Had a horrendous couple of days here. So many meltdowns from the children, transitiom back to school is hard. I'm totally overwhelmed with so many things to do and absolutely no way to get them all done. I think I've been in burnout now for several years and it's becoming harder and harder to function because there's no prospect of any rest, ever, to actually recover. Not for another 15 years or so. 😆

OP posts:
SapatSea · 19/04/2023 13:44

@camelCase I hope your interview goes well. I often have "out of body" feelings during interviews but no one seems to notice. I hope your DD is feeling better and will take the meds.

@Nepmarthiturn urgh! school still the set up from the Victorian age and not fit for purpose IMHO. I think a lot of us have have been running on empty since school and into our adult lives coping in a NT world.
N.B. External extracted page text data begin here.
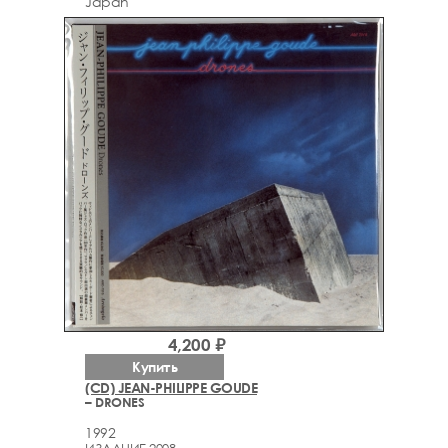
Japan
4,200 ₽
Купить
(CD) JEAN-PHILIPPE GOUDE
– DRONES
1992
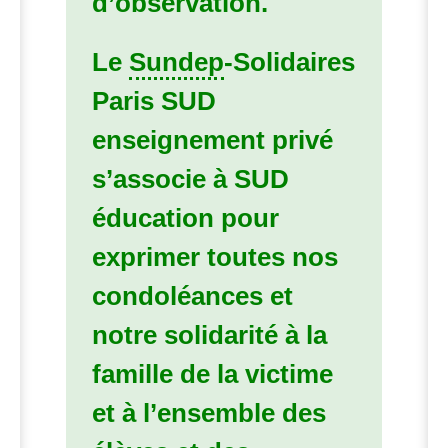
d’observation.
Le
Sundep
-Solidaires
Paris
SUD
enseignement privé
s’associe à
SUD
éducation pour
exprimer toutes nos
condoléances et
notre solidarité à la
famille de la victime
et à l’ensemble des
I hope you have a good day.

Nepmarthiturn · 19/04/2023 13:57

I agree completely @SapatSea . It seems like the idea was to set it up for the majority but actually it doesn't seem to be great for most children, ND or not. These days I think it's designed to simply be as cheap as possible with no real regard at all for the wellbeing of the children who attend and certainly not nourishing any love of learning.

I am so worried how my youngest will cope when she has to go, even though we're already having meetings with the SENCO etc about it. 😔 It seems to try to crush kids into conformity and destroy any creativity they may have. Even with my older child, when he was hugely distressed, there was little interest in making any changes because he is capable academically and not disruptive to them, so in their opinion no issue. No regard for his welfare whatsoever.

I wish I didn't have to send them.

OP posts:
camelCase · 19/04/2023 14:45

Thank you @SapatSea @Nepmarthiturn DH made it back, so I'm upstairs just waiting for the time to pass and left strict instructions with DD not to disturb me even if the house is on fire lol.

School is just awful, I'm so thankful that DD is no longer at mainstream, the last few years of mainstream secondary and in particular the first few months of college were the worst! She's currently in alternative provision that is specifically for kids with SEMH and the difference in her is amazing. She left secondary barely scraping passes and after half a term at college was suicidal now she's super happy and in her last psychology mock got a 9 (she's having to do GCSE's as the AP don't offer level 3 education). All the educational side of things is online and she only goes in face to face for a few hours twice a week to work on life skills/social skills, I wish more schools could follow their setup.